Work to be completed:
The response should contain only the line with "Mask anything matching" and every line after it to the end of the listing below, duplicated exactly; no picture belongs in it.

Dataset Block Start

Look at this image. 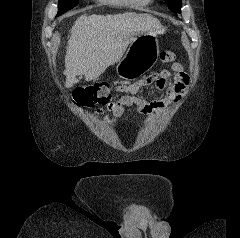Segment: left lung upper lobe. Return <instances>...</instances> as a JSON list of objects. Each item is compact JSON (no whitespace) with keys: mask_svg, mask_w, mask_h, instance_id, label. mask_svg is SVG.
<instances>
[{"mask_svg":"<svg viewBox=\"0 0 240 238\" xmlns=\"http://www.w3.org/2000/svg\"><path fill=\"white\" fill-rule=\"evenodd\" d=\"M169 9L173 12H181V0H165Z\"/></svg>","mask_w":240,"mask_h":238,"instance_id":"obj_1","label":"left lung upper lobe"}]
</instances>
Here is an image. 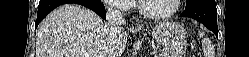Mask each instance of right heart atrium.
I'll return each instance as SVG.
<instances>
[{
	"mask_svg": "<svg viewBox=\"0 0 249 57\" xmlns=\"http://www.w3.org/2000/svg\"><path fill=\"white\" fill-rule=\"evenodd\" d=\"M105 4L114 13H125L130 11L132 8L130 0H106Z\"/></svg>",
	"mask_w": 249,
	"mask_h": 57,
	"instance_id": "obj_1",
	"label": "right heart atrium"
}]
</instances>
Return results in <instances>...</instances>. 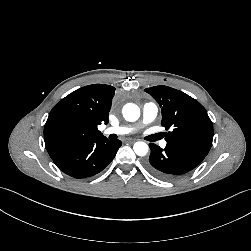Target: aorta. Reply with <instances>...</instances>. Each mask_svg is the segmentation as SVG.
Returning <instances> with one entry per match:
<instances>
[{"label": "aorta", "instance_id": "aorta-1", "mask_svg": "<svg viewBox=\"0 0 251 251\" xmlns=\"http://www.w3.org/2000/svg\"><path fill=\"white\" fill-rule=\"evenodd\" d=\"M122 115L126 121L133 122L140 117V109L133 103H127L122 109ZM133 150L138 156H145L149 146L145 142L138 141L134 144Z\"/></svg>", "mask_w": 251, "mask_h": 251}]
</instances>
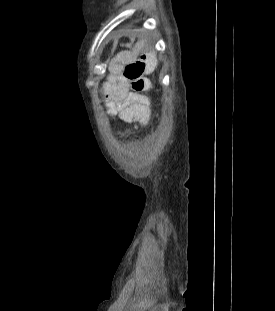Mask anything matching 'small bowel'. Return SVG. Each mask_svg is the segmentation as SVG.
<instances>
[{
    "label": "small bowel",
    "mask_w": 275,
    "mask_h": 311,
    "mask_svg": "<svg viewBox=\"0 0 275 311\" xmlns=\"http://www.w3.org/2000/svg\"><path fill=\"white\" fill-rule=\"evenodd\" d=\"M133 52L122 51L110 63V81L105 88V97L108 107L119 114L120 118L131 123L138 121L143 128L149 118V99L137 92L132 82L127 78L125 71L135 57H154V50H141L139 46L133 47Z\"/></svg>",
    "instance_id": "c3829d8e"
}]
</instances>
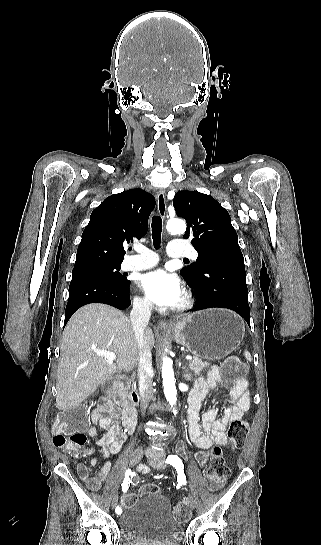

Dataset Block End

Result:
Mask anything matching 'small bowel'. Return SVG. Each mask_svg is the segmentation as SVG.
<instances>
[{
    "label": "small bowel",
    "mask_w": 275,
    "mask_h": 311,
    "mask_svg": "<svg viewBox=\"0 0 275 311\" xmlns=\"http://www.w3.org/2000/svg\"><path fill=\"white\" fill-rule=\"evenodd\" d=\"M133 52L122 51L110 63V81L105 88V97L108 107L119 114L120 118L131 123L138 121L143 128L149 118V99L137 92L132 82L127 78L125 71L135 57H154V50H141L139 46L133 47Z\"/></svg>",
    "instance_id": "c3829d8e"
}]
</instances>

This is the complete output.